Die Rathaustreppe mit dem Eingang zur Bibliothek und dem Bürgerzentrum erhält im Norden ein interessantes Wasserspiel. Hier beginnt auch die barrierefreie Rampe im Übergangsbereich zum Europaplatz. Die Treppenanlage zieht sich um die Bibliothek herum. Die Sitzkuben mit Holzauflagen laden nicht nur ein, das Bürgerzentrum zu besuchen. Es sind vormittags und in der Mittagszeit Sonnenplätze mit einer guten Aussicht auf das Treiben, den Wochenmarkt, die Bewohner und Besucher des Marktplatzes. Die Beleuchtung des Marktplatzes in der Nacht erfolgt durch drei gezielt positionierte Lichtmasten. Wie zur Ausleuchtung einer Bühne werden Strahler integriert. Mit exakt ausgerichteten Lichtquellen wird die Platzmitte hell erleuchtet und die benachbarten Gebäude effektvoll illuminiert. Auf diese Weise kann der Platz frei von allerlei störendem Mobiliar bleiben. Die Lampenmasten dienen zusammen mit versenkbaren Versorgungspollern für eine komfortable und flexible Versorgung für die zahlreichen Veranstaltungen und den Markt.

Material und Ausstattung
Oberfläche: Für den Marktplatz schlagen wir einen modernen großformatigen Belag mit geringem Fugenanteil vor. Er ist aus robusten Betonwerksteinen. Die unterschiedlich farbigen Beläge verlaufen parallel zum Rathaus. Die Entwässerung erfolgt mit versetzt angeordneten Schlitzrinnen. Die Straße „An der Stadthalle“ erhält ebenfalls eine Oberfläche aus Betonwerksteinen in einem großzügen Mittelformat. Dies lässt sich besser an die Straßenränder anarbeiten, ist stabil und sehr komfortabel. Die Beleuchtung erfolgt mit individuell bestückbaren Lichtmasten. Auf dem Marktplatz werden zehn Meter hohe Masten verwendet. In den Straßen wird das gleiche Prinzip mit einem fünf Meter hohen Pendant erreicht. Auch hier kann ein differenziertes Lichtkonzept realisiert werden. Die Holzpodeste erhalten Pollerlampen und Bodenstrahler zur atmosphärischen Beleuchtung der Vegetation und der Sitzplätze.

Vegetationskonzept
Die Stadtvegetation ist ein wichtiger ökologischer und atmosphärischer Bestandteil unseres Lebens in der Stadt. Aber auch hier gilt, dass weniger manchmal mehr Qualität und Genuss verspricht. Die ungepflegte Rabatte und das überbordende Gehölz in allen Winkeln und Restflächen erzeugt unübersichtliche und unsichere Räume und das schlechte Gewissen, zu wenig für die Pflege der Grünanlage aufzuwenden. Unser Vegetationskonzept setzt deshalb auf eine Reduzierung solcher Gehölzbestände.
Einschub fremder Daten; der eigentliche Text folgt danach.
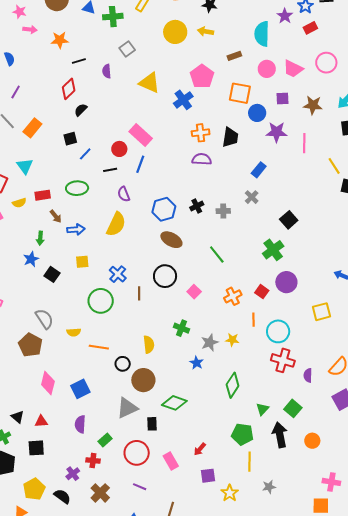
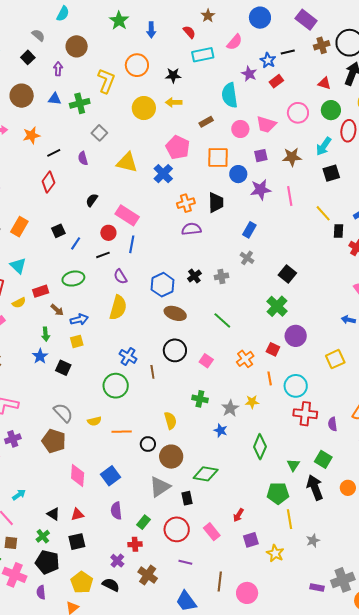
black semicircle: (81, 110) -> (92, 200), moved
yellow square: (82, 262) -> (77, 341), moved

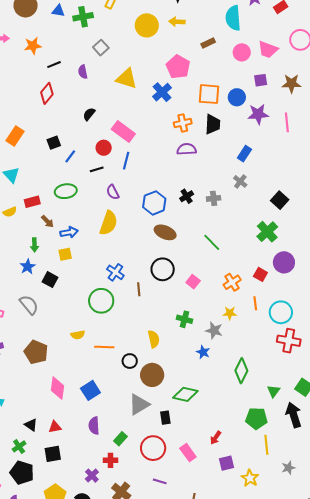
orange square: (218, 157) -> (209, 94), moved
yellow star: (252, 402) -> (230, 313), moved
gray star: (230, 408) -> (214, 331), turned -30
gray semicircle: (63, 413) -> (29, 305), moved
Für die großen Straßen Friedrich-Ebert-Allee und Kirchbaunaer Straße schlagen wir Trompetenbäume vor. Die Vegetation entlang der Maximilian-Kolbe-Straße und Rudolf-Diesel-Straße wird aus säulenförmigen Ahornbäume gebildet. Als neuen Leitbaum der Innenstadt im Bereich der Höfe, Vorgärten und der Holzterrasse schlagen wir die Vogelkirsche vor. Im Bereich der Hochbeet sollen Zierkirschen gepflanzt werden. Im Bereich der Plätze und an wichtigen Straßenkreuzung Schnurbäume.


Schritt für Schritt
Der Sanierungsbedarf innerhalb des Zentrums Baunatal ist enorm. Keine Stadt kann sich eine umfassende Erneuerung in der gesamten Fläche erlauben. Strukturelle Verbesserungen können deshalb nur schrittweise, immer in Abhängigkeit des absolut Notwendigen und des wirtschaftlich Erforderlichen, erfolgen. Schnelle Einzelmaßnahmen müssen gerade bei begrenzten Mitteln im Rahmen einer Gesamtidee realisiert werden. Wenn jeder vor seinem Haus den roten Teppich herausrollt, ist die Stadt irgendwann ein roter Flickenteppich.
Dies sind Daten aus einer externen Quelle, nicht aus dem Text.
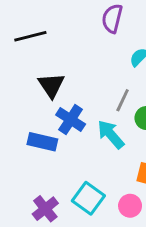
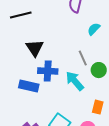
gray line: (123, 100) -> (83, 58), turned -49
blue cross: (71, 120) -> (48, 71), turned -30

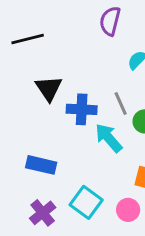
blue cross: (48, 71) -> (82, 109), moved
blue rectangle: (29, 86) -> (41, 165), moved

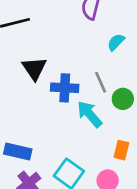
blue rectangle: (41, 165) -> (18, 151), moved

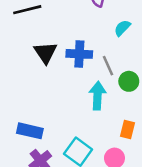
blue cross: (65, 88) -> (79, 54), moved
cyan arrow: (90, 114) -> (98, 96), turned 44

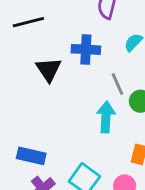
blue cross: (79, 54) -> (86, 49), moved

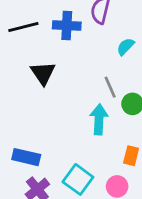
blue cross: (86, 49) -> (67, 26), moved

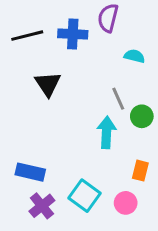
cyan semicircle: (125, 47) -> (134, 56), turned 60

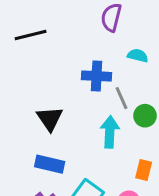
blue cross: (73, 34) -> (97, 76), moved
black triangle: (48, 84) -> (50, 119), moved
blue rectangle: (30, 172) -> (50, 164), moved

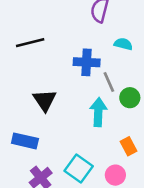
black line: (31, 35) -> (30, 43), moved
blue rectangle: (50, 164) -> (25, 141), moved
orange rectangle: (144, 170) -> (128, 146), turned -42

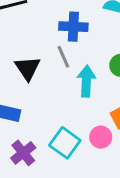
gray line: (109, 82) -> (63, 57), moved
pink circle: (115, 175) -> (101, 137), moved

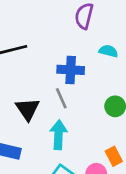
cyan arrow: (86, 81) -> (58, 135), moved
1. Wir schlagen vor, neben der notwendigen Sanierung der Tiefgarage „An der Stadthalle“ den Marktplatz neu zu gestalten. Mit dem Rathaus, der benachbarten Rathauspassage, seiner Gastronomie und den vielfältigen Wegeverbindungen kann hier Strahlkraft und städtebauliche Substanz entwickelt werden.
Die Neugestaltung des Platzes über der Tiefgarage nördlich des Gemeindezentrums initiiert eine neue städtebauliche Sequenz zwischen Marktplatz und Platz des Friedens. Es entsteht ein wichtiger Auftaktplatz für die Innenstadt.
2. Die Umgestaltung der Postgasse muss immer in Abhängigkeit der Entwicklung im ehemaligen Postgebäude und des Bauna Centers betrachtet werden. Der Umbau und die Öffnung der Postgasse zur Marktstraße soll nach der Errichtung des Elektronikkaufhauses und des Jugendkulturzentrums erfolgen.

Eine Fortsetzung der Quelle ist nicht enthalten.